Conclusion: We hypothesise that development of interstitial nephritis after three doses of pasireotide was secondary to oxalate nephropathy due to pancreatic exocrine insufficiency, or direct drug induced interstitial nephritis. A previous case of oxalate nephritis has been described with octreotide therapy, albeit with other complicating factors [3]. Hyperoxaluria should be considered in patients who develop renal dysfunction in the setting of pasireotide therapy.  64f1bd7d549da-PasiAINIGF1.png

  1. 1. Allen PJ, Gönen M, Brennan MF, et al. Pasireotide for Postoperative Pancreatic Fistula. New England Journal of Medicine. 2014;370(21):2014-2022.

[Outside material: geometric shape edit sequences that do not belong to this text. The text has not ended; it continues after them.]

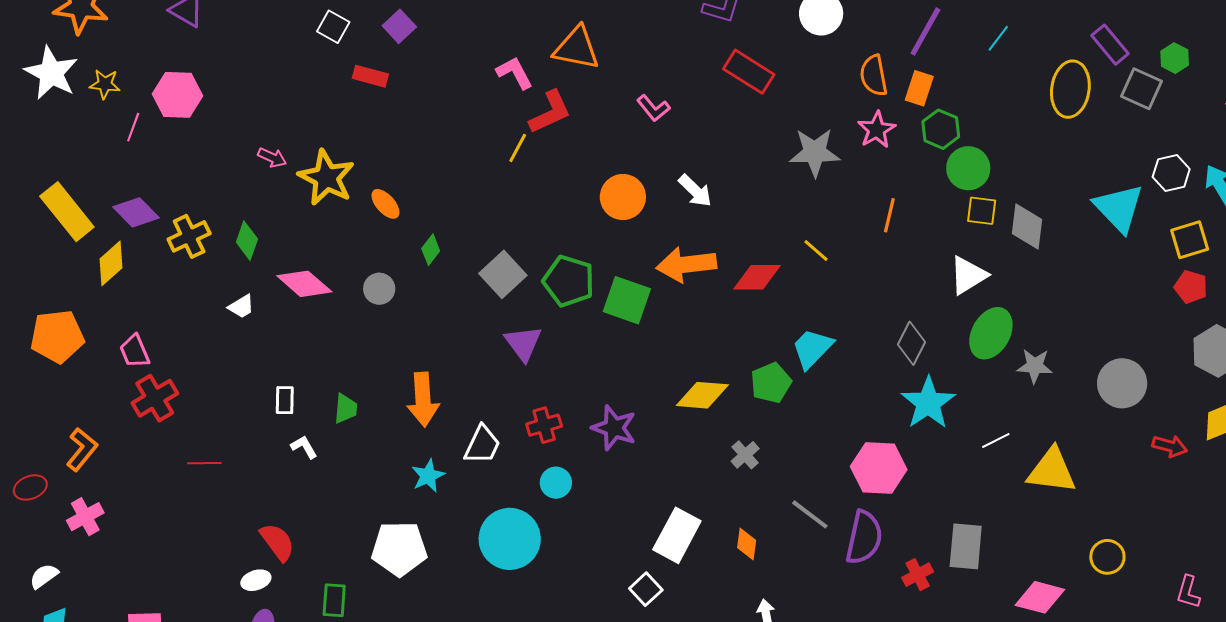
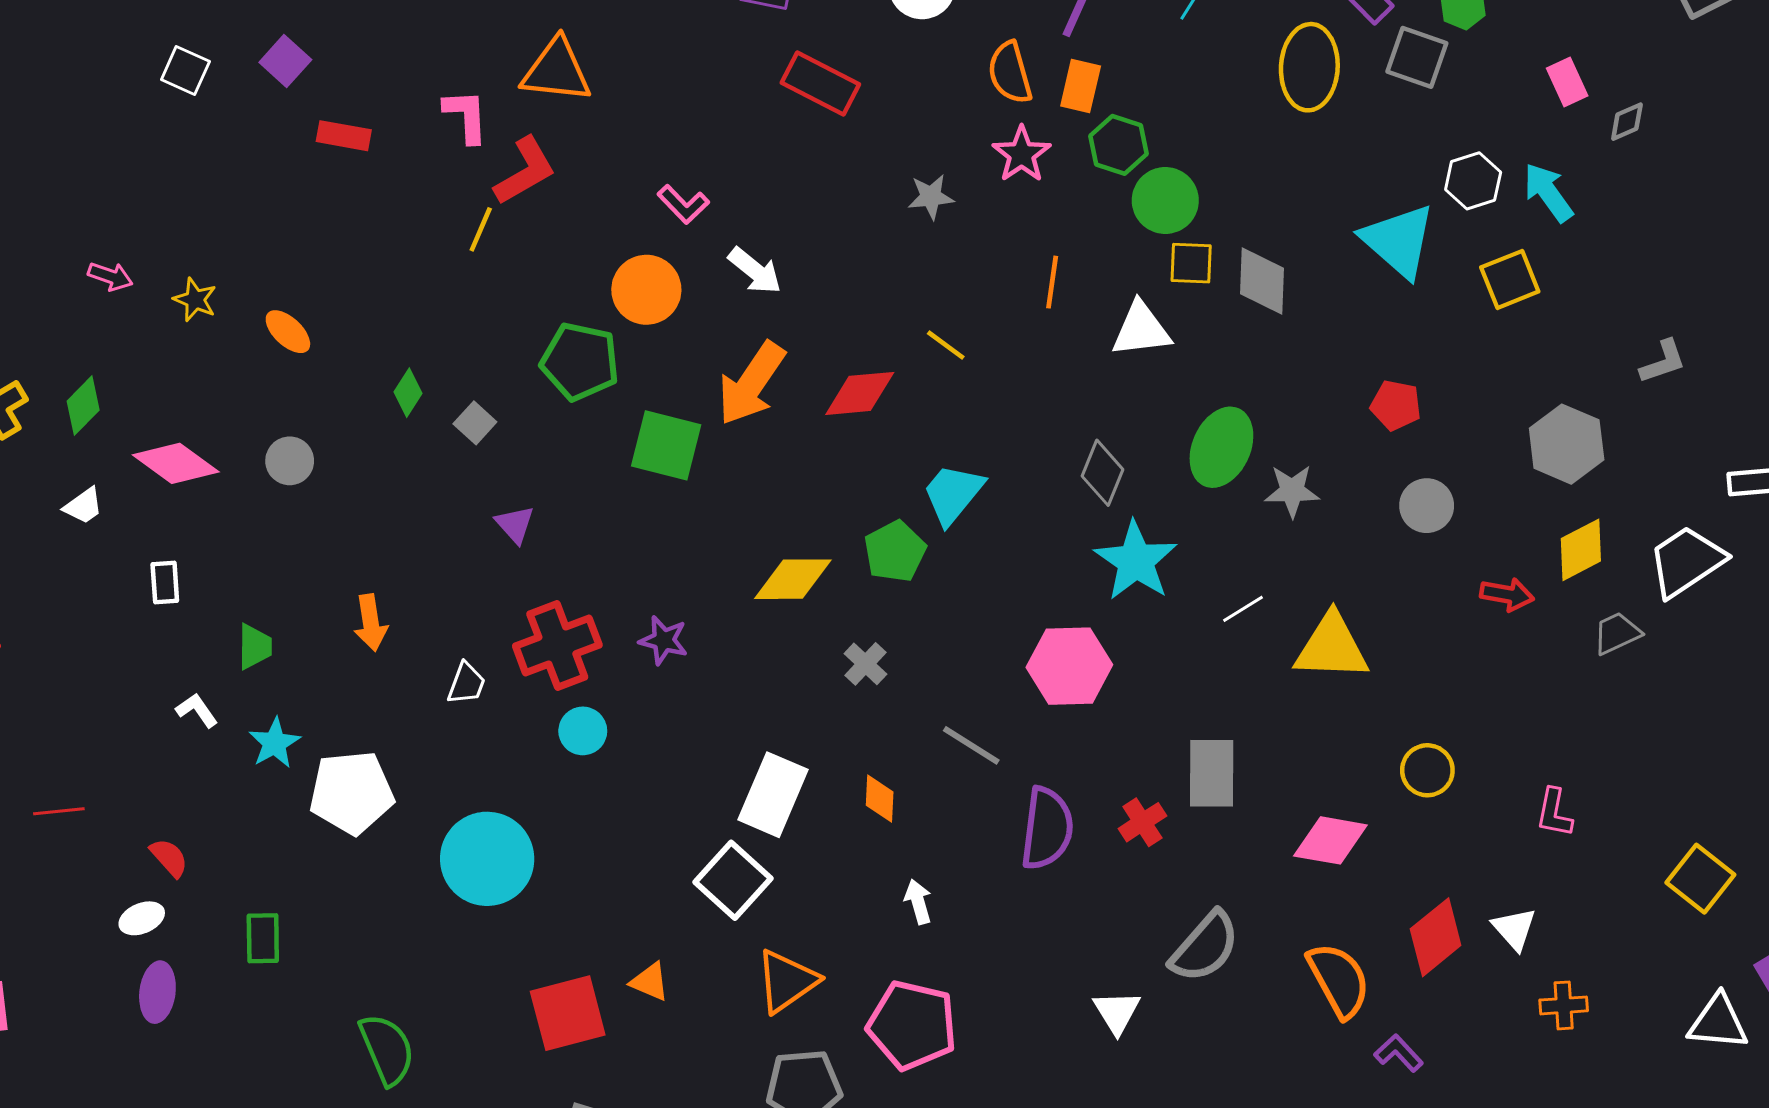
pink L-shape: (515, 73) -> (466, 116), turned 30
red rectangle: (370, 76) -> (344, 136), moved
pink L-shape: (653, 108) -> (683, 204), moved
gray star: (815, 152) -> (931, 197), size x0.6
yellow star: (326, 178) -> (195, 300), size x0.5
green diamond: (247, 241) -> (83, 406), turned 30
green diamond: (431, 250) -> (408, 393), moved
orange arrow: (686, 264) -> (751, 383), turned -44
gray square: (503, 274) -> (475, 423), size x0.6
white triangle: (968, 275) -> (1141, 329), moved, turned 30
green pentagon: (569, 281) -> (580, 361), moved
red pentagon: (1191, 287) -> (1396, 405), moved
purple triangle: (523, 343) -> (515, 524), size x0.7
gray circle: (1122, 383) -> (1427, 506), size x0.7
orange arrow: (423, 399) -> (371, 623), size x0.7
white rectangle: (285, 400) -> (165, 583), moved
red cross: (544, 425) -> (557, 645), size x1.6
purple star: (614, 428) -> (664, 640), size x0.7
white trapezoid: (482, 445) -> (466, 683), size x0.7
red line: (204, 463) -> (59, 811), moved
cyan star: (428, 476) -> (275, 743), moved
purple semicircle: (864, 538) -> (1047, 828), moved
cyan circle: (510, 539) -> (487, 859), moved
red semicircle: (277, 542) -> (169, 858), size x0.7
white pentagon: (399, 549) -> (352, 792), moved
white square: (646, 589) -> (733, 880), size x1.5

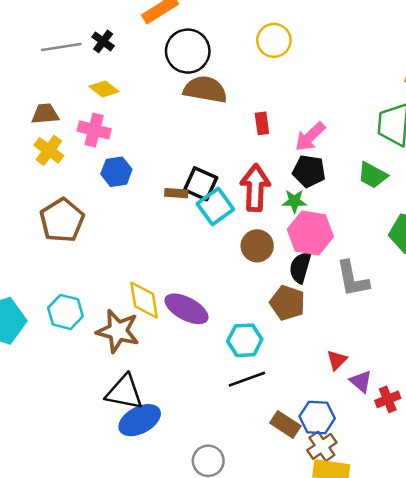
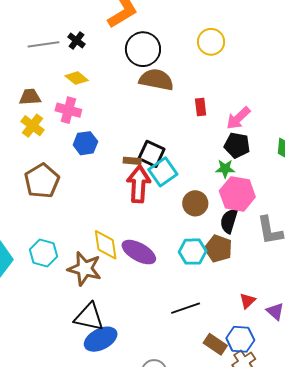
red arrow: (255, 188) -> (139, 184), moved
cyan hexagon: (245, 340) -> (193, 252), moved
red triangle: (337, 360) -> (248, 301), moved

  2. 2. Sliwińska-Mossoń M, Veselý M, Milnerowicz H. The clinical significance of somatostatin in pancreatic diseases. Ann Endocrinol (Paris). 2014 Sep;75(4):232-40.
  3. 3. Gariani K, De Seigneux S, Courbebaisse M, et al. Oxalate nephropathy induced by octreotide treatment for acromegaly: a case report. Journal of Medical Case Reports. 2012;6(1):215.